En janvier 2021

Les jésuites vont rendre publics les noms des religieux accusés d'abus sexuels

Dans un an, en janvier 2021, ou même plus tôt, «si le travail va plus vite que prévu», les jésuites du Canada vont publier une liste de tous leurs membres qui ont été accusés de façon crédible d'abus sexuels sur des mineurs depuis 1950.
Dans un an, en janvier 2021, ou même plus tôt, «si le travail va plus vite que prévu», les jésuites du Canada vont publier une liste de tous leurs membres qui ont été accusés de façon crédible d'abus sexuels sur des mineurs depuis 1950.   (Pixabay)
François Gloutnay | Journaliste
Journaliste
2019-12-19 16:55 || Canada Canada

Dans un an, en janvier 2021, ou même plus tôt, «si le travail va plus vite que prévu», les jésuites du Canada vont publier une liste de tous leurs membres qui ont été accusés de façon crédible d'abus sexuels sur des mineurs depuis 1950.

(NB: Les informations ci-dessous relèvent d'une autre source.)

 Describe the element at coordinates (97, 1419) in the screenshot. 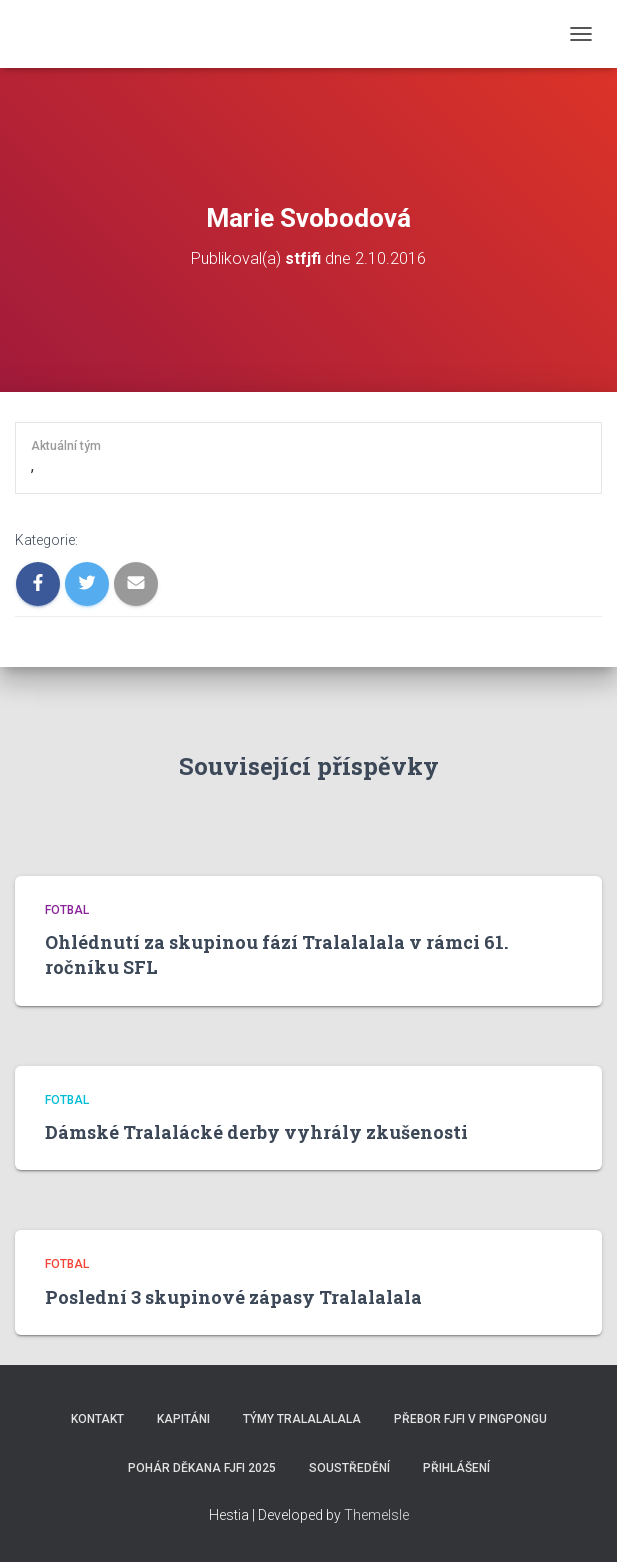 I see `Kontakt` at that location.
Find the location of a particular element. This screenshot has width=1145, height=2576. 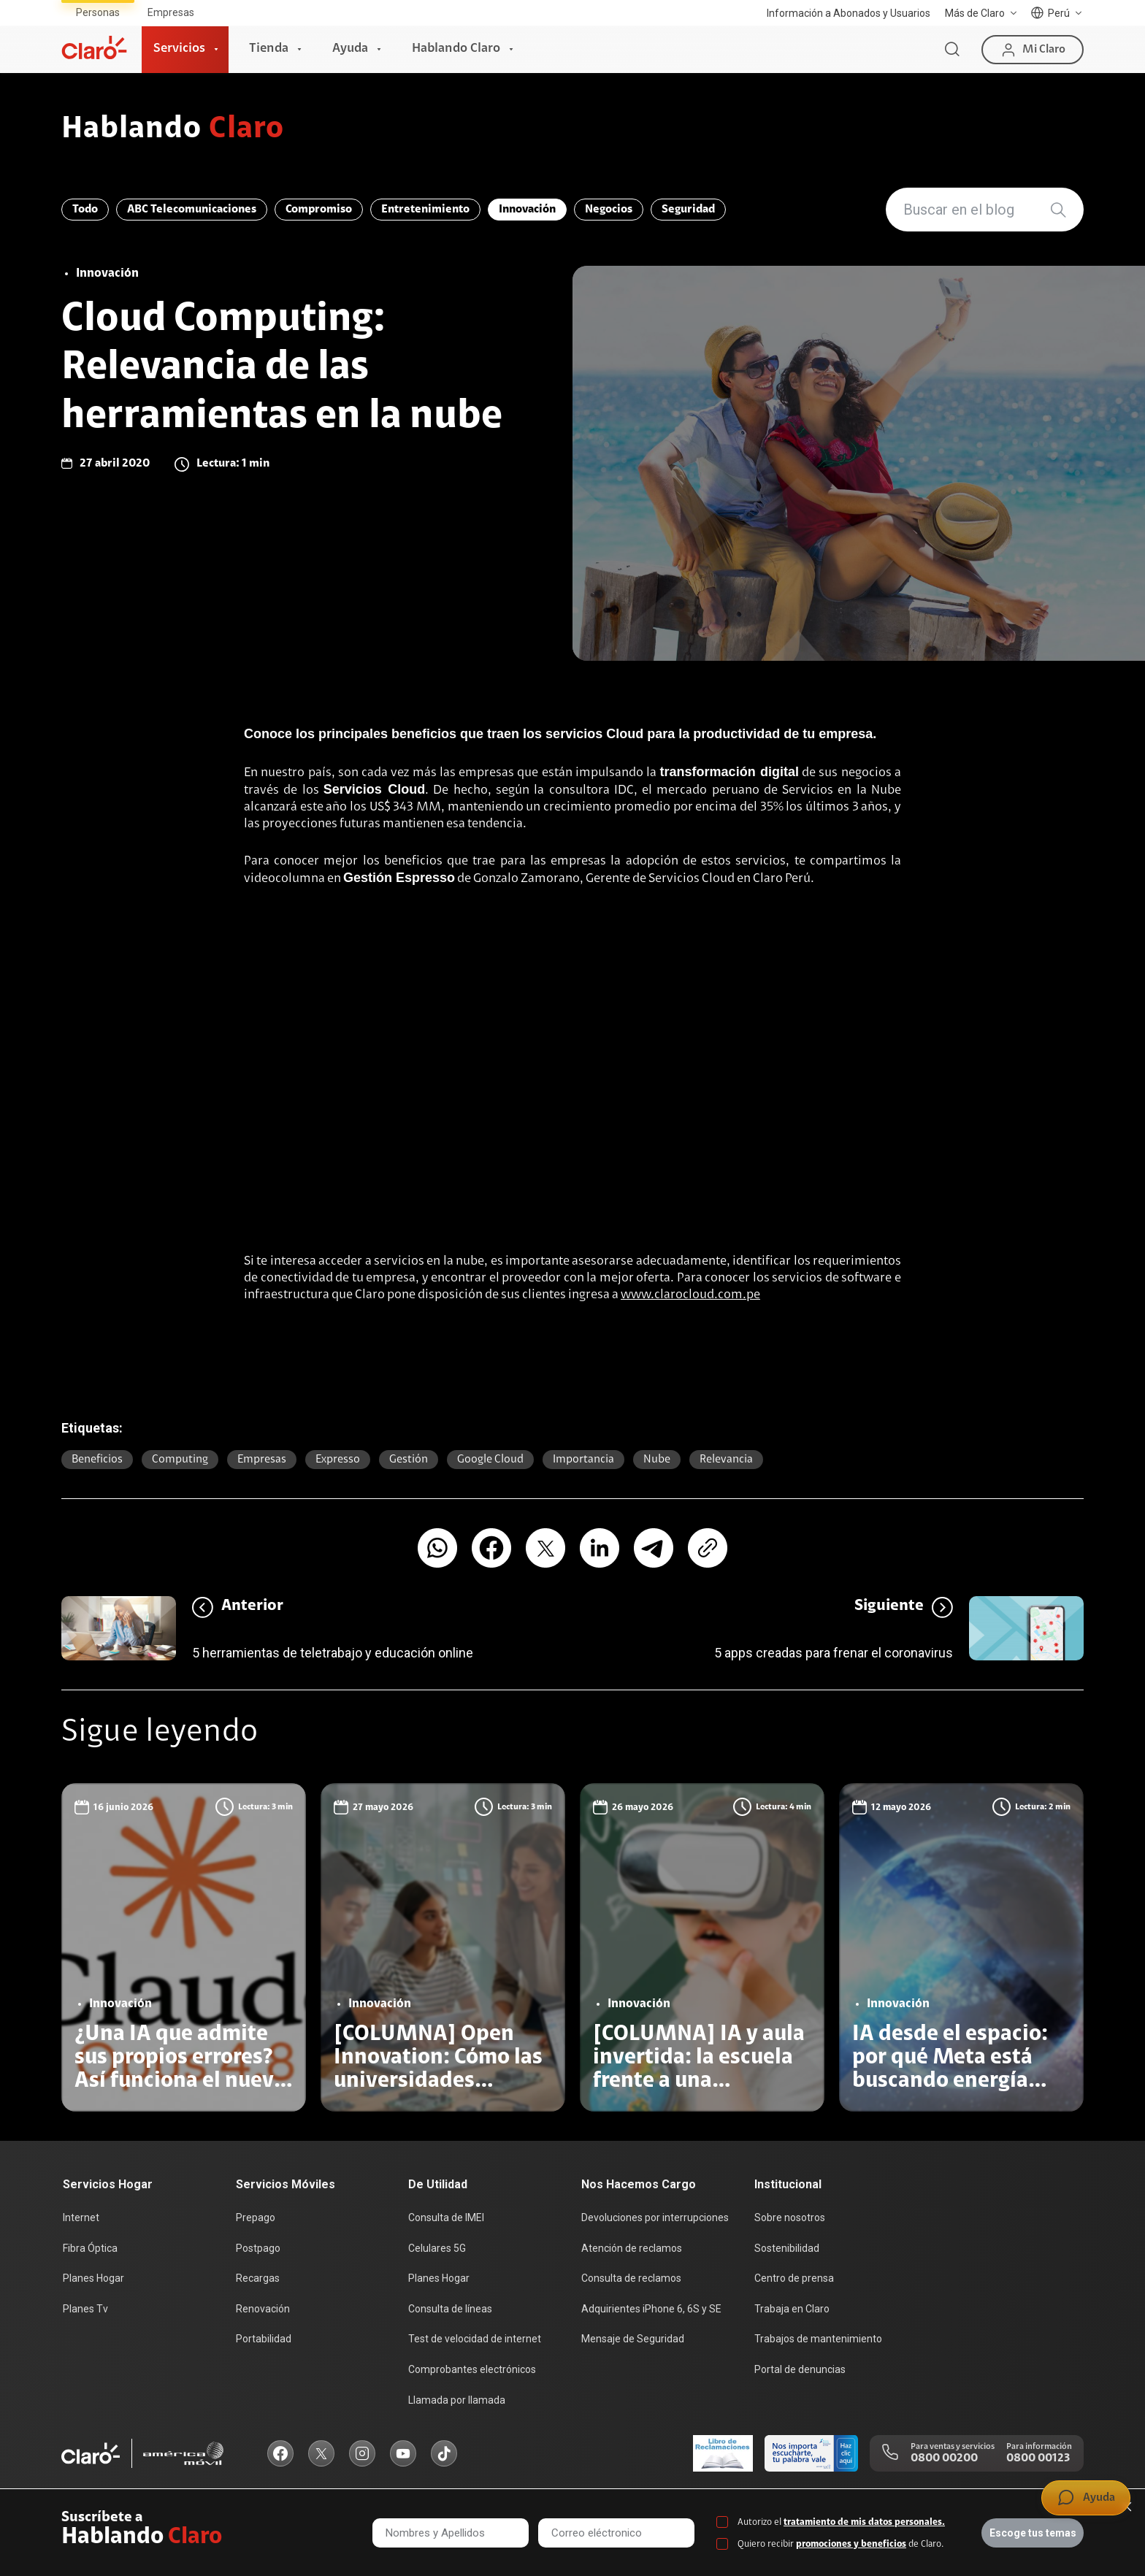 Google Cloud is located at coordinates (490, 1459).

La congrégation religieuse a déjà confié au personnel d'une entreprise externe le mandat de constituer cette liste. Les enquêteurs du King International Advisory Group auront «accès à tous les dossiers concernant les jésuites accusés, qu'ils aient été condamnés ou non ou qu'ils soient décédés au moment de leurs accusations», assure la communauté. «Aucune restriction n'a été imposée à leur accès à l'information ou aux conclusions.»

Ce ne sera pas qu'une simple succession de noms et de dates de naissance, d'ordination ou de décès, ajoute-t-on. La liste donnera des renseignements détaillés sur les affectations de tout jésuite accusé. La liste qui sera rendue publique dans un an «comprendra une chronologie détaillée des déplacements d'un jésuite accusé et de ses affectations à n'importe quel moment dans le temps».

De plus, le document que rédigeront les enquêteurs «traitera des allégations où il semble plus probable qu'improbable qu'une infraction a été commise». Les dossiers qu'ils consulteront pourraient ainsi révéler que des paroissiens, des autorités civiles ou encore d'autres membres du clergé ont déposé des plaintes crédibles contre des jésuites, bien qu'«aucune accusation ou action civile n'ait jamais été intentée» par la suite.

Alors que les diocèses et les congrégations religieuses du Canada refusent ou hésitent toujours à rendre publics les noms des prêtres et des religieux visés par des accusations crédibles qui n’ont pas été inculpées ou déclarées coupables, les jésuites considèrent que cette divulgation est essentielle.

«Nous avons entendu la voix des victimes d'abus sexuels durant leur enfance. Les listes fournissant au public de l'information [sur les abuseurs] sont importantes pour la guérison. C'est la bonne chose à faire pour nous dans une perspective de promotion de la transparence et de la responsabilité institutionnelle», a déclaré Erik Oland, le provincial de la Province des jésuites du Canada.

Cette entité administrative regroupe les jésuites des anciennes provinces du Canada français et du Canada anglais. Les jésuites d'Haïti en font aussi partie. La province jésuite canadienne compte aujourd'hui 224 membres.

En annonçant la tenue de cette enquête dans les archives et dans les dossiers actuels de la communauté, le jésuite Oland a aussi révélé que, depuis 1958, deux jésuites sont responsables d'«au moins 90% ou plus des plaintes déposées» contre la congrégation. Ce sont le père George Epoch et le frère Norman Hinton, aujourd'hui décédés, tous deux actifs dans les missions jésuites du nord de l'Ontario. «Au cours des 25 dernières années, il n'y a pas eu d'accusations d'abus sexuels contre des mineurs qui n'étaient pas des allégations historiques», précisent aussi les jésuites canadiens.

Les jésuites ont «toujours coopéré et coopéreront toujours pleinement avec les autorités civiles», a déclaré le provincial Erik Oland. La congrégation a adopté une «politique de tolérance zéro à l'égard des cas de conduite inappropriée entre un jésuite et un mineur».